The bad guys tended to be "explorers" from maybe the U.S. or England. But they had come into the jungle to find diamonds and gems and gold and so forth. They weren't explorers, of course. They were exploiters.
And they wanted Tarzan to lead them through the dangerous terrain so they could kill him, grab the gold, and then high-tail it back to wealth and fame.
They were always sucking up to Tarzan in the beginning of the narrative.
In one episode, Tarzan provided them with dinner. The bad guys chomped it merrily, buttering up Tarzan smarmily.
"This is delicious, Tarzan," one of them exclaimed. "What is it?"
"Food," Tarzan told him.
John McCain reminds me quite a bit of those exploitative jerks from the West who were only in the jungle in the first place to loot its riches for their own advancement. He has much of the same termperament and is driven by the same selfishness.

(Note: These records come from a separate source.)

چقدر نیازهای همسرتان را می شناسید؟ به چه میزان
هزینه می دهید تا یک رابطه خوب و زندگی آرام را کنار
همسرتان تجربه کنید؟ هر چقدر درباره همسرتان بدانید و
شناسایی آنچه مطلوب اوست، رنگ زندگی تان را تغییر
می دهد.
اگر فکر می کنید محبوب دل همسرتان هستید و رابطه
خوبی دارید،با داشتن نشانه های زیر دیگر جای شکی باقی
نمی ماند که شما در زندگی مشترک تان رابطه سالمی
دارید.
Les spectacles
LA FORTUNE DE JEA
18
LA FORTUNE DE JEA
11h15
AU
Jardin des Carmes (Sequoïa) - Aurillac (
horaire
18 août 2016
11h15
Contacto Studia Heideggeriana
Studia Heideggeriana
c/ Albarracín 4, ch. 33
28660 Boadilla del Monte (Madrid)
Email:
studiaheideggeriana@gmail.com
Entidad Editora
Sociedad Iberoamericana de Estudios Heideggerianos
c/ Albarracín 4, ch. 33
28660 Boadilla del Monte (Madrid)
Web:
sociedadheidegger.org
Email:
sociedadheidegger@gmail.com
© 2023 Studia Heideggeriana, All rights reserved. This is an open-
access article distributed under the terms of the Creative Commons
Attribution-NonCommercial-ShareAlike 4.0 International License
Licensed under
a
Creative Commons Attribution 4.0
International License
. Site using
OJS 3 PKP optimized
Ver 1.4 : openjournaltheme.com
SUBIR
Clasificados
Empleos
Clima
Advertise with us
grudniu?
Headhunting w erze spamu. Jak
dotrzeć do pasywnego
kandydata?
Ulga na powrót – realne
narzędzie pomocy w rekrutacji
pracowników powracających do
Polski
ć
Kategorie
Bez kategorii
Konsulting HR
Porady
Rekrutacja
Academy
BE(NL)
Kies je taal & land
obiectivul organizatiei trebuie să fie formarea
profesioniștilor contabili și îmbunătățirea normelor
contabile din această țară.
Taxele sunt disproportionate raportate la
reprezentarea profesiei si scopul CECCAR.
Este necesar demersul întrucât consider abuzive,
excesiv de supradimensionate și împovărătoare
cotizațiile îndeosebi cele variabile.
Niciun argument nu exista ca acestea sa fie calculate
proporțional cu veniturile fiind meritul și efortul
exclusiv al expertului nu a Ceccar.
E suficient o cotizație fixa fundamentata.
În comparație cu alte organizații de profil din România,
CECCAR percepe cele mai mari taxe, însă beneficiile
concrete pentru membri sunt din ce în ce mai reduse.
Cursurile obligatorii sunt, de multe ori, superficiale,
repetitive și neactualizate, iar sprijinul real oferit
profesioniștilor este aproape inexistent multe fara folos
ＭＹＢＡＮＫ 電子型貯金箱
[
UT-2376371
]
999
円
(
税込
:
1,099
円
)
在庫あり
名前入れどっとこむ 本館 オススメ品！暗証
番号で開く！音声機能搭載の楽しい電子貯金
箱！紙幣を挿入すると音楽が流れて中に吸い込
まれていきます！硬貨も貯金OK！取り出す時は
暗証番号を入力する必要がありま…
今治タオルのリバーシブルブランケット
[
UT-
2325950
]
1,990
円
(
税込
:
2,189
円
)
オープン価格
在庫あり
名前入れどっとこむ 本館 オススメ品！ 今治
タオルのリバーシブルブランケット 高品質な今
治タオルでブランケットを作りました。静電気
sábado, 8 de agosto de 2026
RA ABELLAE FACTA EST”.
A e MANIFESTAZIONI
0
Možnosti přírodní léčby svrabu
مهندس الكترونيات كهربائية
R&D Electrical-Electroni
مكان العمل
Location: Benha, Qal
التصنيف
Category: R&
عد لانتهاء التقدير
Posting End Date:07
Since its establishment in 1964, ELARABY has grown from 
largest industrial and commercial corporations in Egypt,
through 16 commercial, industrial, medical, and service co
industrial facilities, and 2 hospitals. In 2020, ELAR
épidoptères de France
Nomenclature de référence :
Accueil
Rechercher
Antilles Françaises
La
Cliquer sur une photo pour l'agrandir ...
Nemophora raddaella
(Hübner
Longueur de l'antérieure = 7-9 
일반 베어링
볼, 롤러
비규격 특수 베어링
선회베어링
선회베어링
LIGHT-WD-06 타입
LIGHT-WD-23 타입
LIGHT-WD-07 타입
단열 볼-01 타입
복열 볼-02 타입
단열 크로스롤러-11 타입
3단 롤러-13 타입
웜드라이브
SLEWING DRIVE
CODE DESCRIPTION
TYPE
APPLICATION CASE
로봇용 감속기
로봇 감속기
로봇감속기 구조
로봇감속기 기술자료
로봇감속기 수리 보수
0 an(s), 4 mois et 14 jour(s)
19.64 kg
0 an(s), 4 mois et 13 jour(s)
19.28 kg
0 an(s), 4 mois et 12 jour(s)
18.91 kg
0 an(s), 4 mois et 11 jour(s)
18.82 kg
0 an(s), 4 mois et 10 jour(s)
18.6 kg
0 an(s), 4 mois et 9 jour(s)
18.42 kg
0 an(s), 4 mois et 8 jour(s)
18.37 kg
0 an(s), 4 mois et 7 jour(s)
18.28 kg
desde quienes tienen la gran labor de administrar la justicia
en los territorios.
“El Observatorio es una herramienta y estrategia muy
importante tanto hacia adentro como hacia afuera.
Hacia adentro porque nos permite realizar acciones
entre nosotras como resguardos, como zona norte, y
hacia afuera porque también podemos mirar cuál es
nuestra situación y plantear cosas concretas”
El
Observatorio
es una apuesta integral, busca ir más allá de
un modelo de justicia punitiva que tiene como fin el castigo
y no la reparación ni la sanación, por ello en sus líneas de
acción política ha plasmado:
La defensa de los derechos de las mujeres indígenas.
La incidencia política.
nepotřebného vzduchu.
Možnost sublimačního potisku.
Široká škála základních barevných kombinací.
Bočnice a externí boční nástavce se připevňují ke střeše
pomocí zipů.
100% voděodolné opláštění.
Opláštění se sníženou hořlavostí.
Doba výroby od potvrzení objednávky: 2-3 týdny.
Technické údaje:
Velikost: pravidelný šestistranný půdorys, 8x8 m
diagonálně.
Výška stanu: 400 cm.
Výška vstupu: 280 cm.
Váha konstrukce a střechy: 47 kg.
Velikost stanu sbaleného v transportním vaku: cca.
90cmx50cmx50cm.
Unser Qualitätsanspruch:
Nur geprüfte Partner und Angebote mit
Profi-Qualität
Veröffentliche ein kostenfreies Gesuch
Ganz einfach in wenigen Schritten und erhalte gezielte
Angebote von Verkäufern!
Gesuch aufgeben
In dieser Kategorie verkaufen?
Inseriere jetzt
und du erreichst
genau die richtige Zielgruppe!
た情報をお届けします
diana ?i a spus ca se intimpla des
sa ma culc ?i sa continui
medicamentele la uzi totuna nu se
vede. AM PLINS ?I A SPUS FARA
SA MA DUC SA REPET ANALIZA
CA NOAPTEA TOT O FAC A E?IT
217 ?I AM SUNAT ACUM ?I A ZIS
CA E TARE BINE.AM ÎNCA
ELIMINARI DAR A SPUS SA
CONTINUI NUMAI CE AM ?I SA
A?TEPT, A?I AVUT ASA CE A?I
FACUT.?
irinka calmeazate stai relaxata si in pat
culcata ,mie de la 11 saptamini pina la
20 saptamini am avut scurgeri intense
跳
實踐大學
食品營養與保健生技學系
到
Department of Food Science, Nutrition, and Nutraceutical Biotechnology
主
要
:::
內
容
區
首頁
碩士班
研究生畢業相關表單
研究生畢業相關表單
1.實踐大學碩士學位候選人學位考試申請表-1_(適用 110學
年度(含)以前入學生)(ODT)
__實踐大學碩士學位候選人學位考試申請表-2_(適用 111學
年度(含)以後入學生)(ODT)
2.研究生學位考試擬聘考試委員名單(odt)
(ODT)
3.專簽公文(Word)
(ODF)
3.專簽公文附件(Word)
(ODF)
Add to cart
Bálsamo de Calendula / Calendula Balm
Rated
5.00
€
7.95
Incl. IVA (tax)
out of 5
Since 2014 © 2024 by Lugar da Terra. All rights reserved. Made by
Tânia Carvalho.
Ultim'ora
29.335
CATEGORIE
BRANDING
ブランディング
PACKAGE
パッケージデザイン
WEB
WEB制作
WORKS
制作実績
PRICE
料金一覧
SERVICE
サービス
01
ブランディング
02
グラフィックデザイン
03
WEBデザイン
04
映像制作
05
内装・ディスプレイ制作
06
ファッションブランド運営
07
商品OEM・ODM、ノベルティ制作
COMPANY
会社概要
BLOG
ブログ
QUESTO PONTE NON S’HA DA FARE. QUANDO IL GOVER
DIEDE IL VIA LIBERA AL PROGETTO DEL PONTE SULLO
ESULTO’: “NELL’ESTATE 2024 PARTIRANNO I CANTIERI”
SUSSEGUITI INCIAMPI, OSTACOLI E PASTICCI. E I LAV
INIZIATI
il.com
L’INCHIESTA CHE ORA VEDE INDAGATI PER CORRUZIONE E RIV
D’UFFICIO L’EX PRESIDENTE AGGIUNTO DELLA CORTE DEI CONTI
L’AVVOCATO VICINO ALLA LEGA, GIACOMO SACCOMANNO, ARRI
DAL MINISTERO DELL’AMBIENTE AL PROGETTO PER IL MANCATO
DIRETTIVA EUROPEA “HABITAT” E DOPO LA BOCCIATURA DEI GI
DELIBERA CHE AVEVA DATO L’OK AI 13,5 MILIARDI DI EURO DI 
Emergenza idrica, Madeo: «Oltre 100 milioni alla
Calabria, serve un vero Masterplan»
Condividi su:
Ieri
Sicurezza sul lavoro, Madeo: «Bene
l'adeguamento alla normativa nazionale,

My brother and cousins and I always knew that Tarzan would see through the exploiters' skullduggeries in the end. We watched with rapt anticipaton as some terrible but well-deserved fate befell the bad guys. Often it was a plunge into a bottomless crevice or down the side of a rocky gorge. Maybe something with tigers.
Tarzan defended the indigenous peoples of the jungle and he seemed to operate on an instinctual axis of what was noble and right. And he was damned resourceful.
And he outsmarted the greedy exploiters every time.